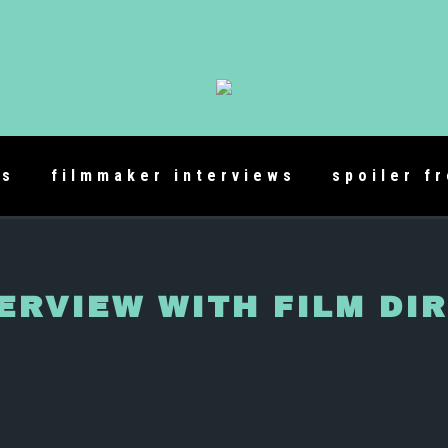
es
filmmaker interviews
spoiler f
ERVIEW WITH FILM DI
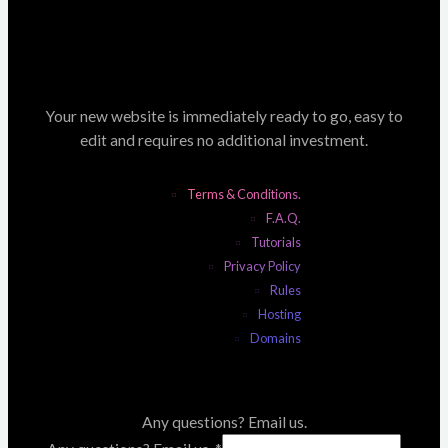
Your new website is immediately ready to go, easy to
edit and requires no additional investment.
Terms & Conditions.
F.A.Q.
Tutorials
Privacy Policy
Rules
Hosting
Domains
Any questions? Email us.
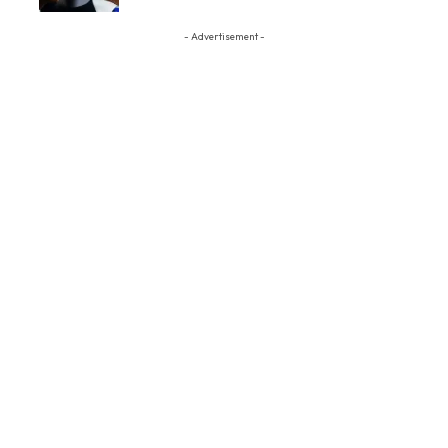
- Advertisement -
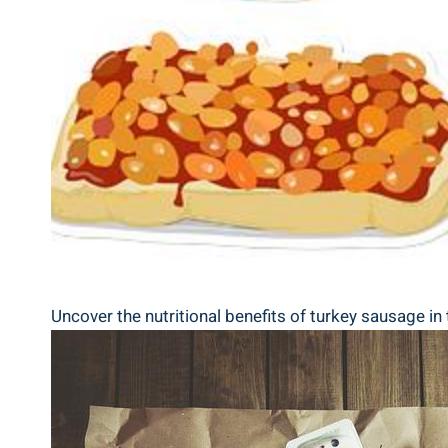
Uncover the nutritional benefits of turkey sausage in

---

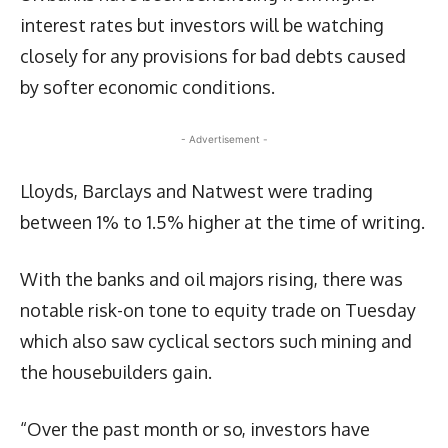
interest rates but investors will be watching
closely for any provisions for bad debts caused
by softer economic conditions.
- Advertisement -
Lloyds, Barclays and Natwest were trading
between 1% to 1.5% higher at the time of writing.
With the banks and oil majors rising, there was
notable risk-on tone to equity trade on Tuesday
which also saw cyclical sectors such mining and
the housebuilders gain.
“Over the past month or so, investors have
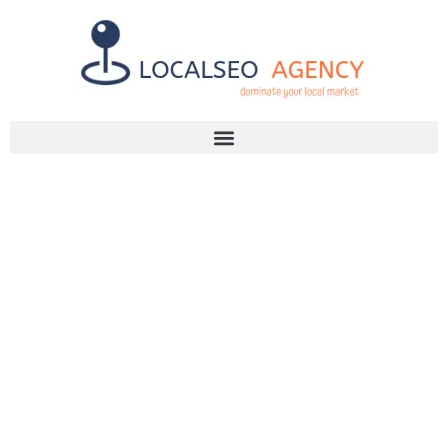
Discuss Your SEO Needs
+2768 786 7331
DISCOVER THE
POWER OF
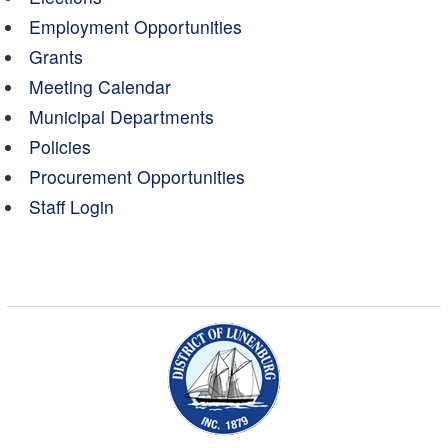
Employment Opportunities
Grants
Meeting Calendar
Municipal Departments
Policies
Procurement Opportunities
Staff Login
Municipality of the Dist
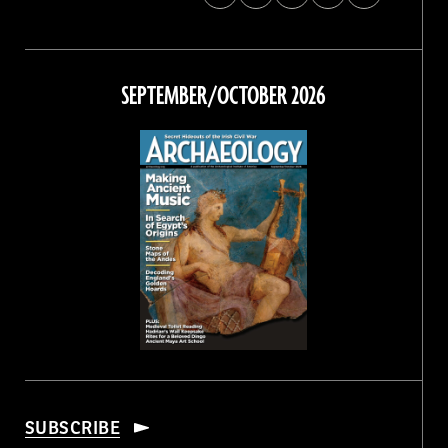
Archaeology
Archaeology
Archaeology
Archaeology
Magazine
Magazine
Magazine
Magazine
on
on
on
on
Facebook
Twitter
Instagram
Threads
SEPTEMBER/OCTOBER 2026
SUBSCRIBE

Work request: Find every line in the records that contains the word "Opportunities"; copy those lines.

Your solution:
Employment Opportunities
Procurement Opportunities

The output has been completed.